Yesterday we cleaned the kids room.  I haven't taught my kids housekeeping routine stuff.  I've struggled with it in my own life, and working recovery for so long has taken precedence over dishes and dusting.  The kids' room has gotten so bad that it was dangerous.
Someone could trip or get mold poisoning, or something.

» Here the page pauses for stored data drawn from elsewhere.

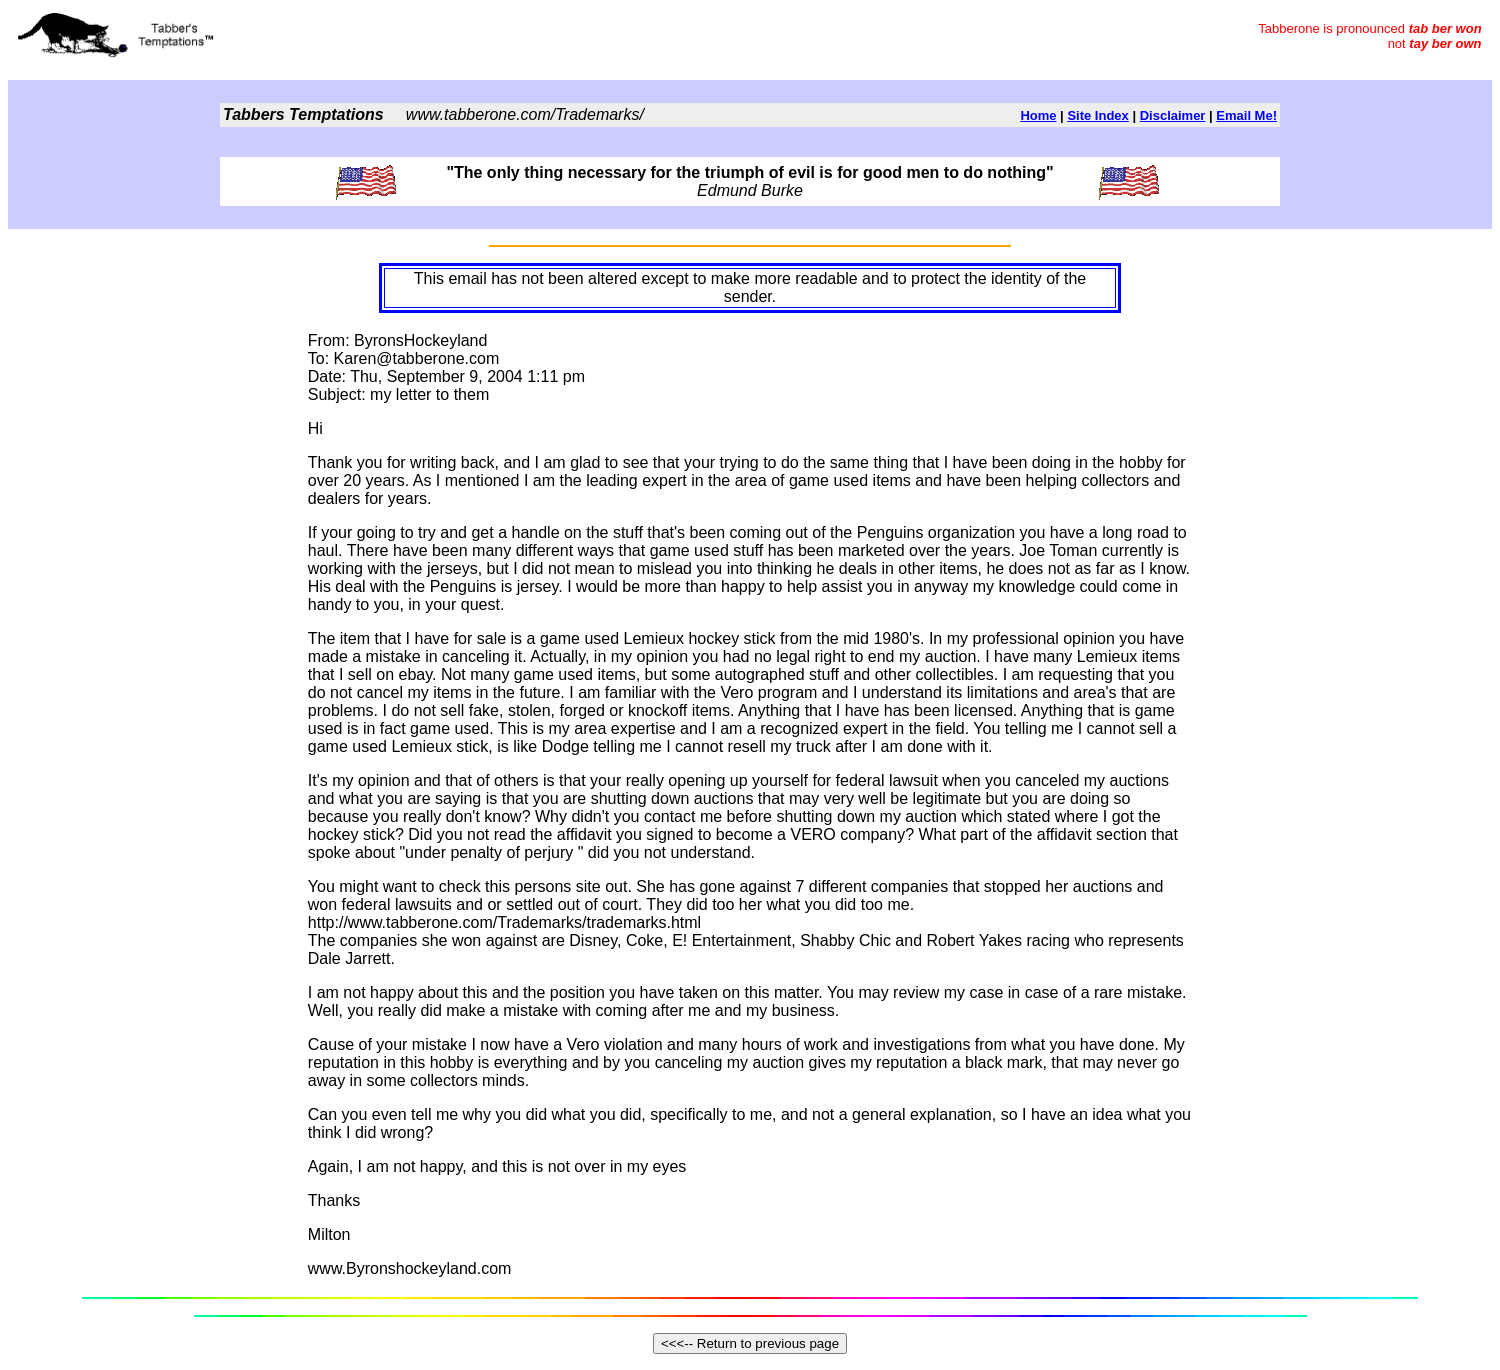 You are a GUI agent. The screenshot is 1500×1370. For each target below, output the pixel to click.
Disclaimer (1173, 115)
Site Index (1097, 115)
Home (1038, 115)
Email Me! (1246, 115)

We banded together -the three kids and Danny and I -yesterday and we cleaned for 3 hours.  I asked the kids what they wanted for a reward for cleaning and they were united in their cause, "TACO BELL!"
Easy enough.
And kinda gross, but whatever.

As we worked together, I felt an old sort of feeling burning in my stomach and heart: goodness, happiness.  Those feelings always came up right after Danny relapsed.  The Honeymoon Phase was my favorite.  It felt so high and good and sweet and wonderful.  It is what kept me hanging on through the definitely NOT Honeymoon Phases.
Yesterday as my son disappeared under his bed and started throwing blocks and papers out, my oldest argued with Danny about WHY she NEEDED every RIPPED PAPER EVER, the youngest refused to put her kitchen stuff away until we chanted, "TACO BELL" and Danny and I passed the trash bag back and forth... I felt that old, familiar happy feeling.
But it used to hold a really painful element: I knew it was full of lies and false hope.  It was the doughnut kind of happy -it tasted so good while it lasted and was followed up with sickness and regrets.
But everything that happened last night?  The high wasn't as high as it used to be.  There wasn't that fake, shiny lining around it.  It just WAS.  And as we sat around a table at Taco Bell, I was happy.
I watched the kids stuffing their faces with tortillas and beans and cheese and laughed out loud. 

These days are rare and beautiful, and I can do something now that I couldn't before: I can show up.

The flip side is true as well:
I show up for the awful days.

I feel it now, I see it now.
I reach out like crazy -to God, within, and to others.

The terror is over, and now I look to God and work on sleeping through the storms of life.  I can pause and let go of giving circumstances more credit than they're due.  I am not my circumstances.

Which thing I never before had supposed.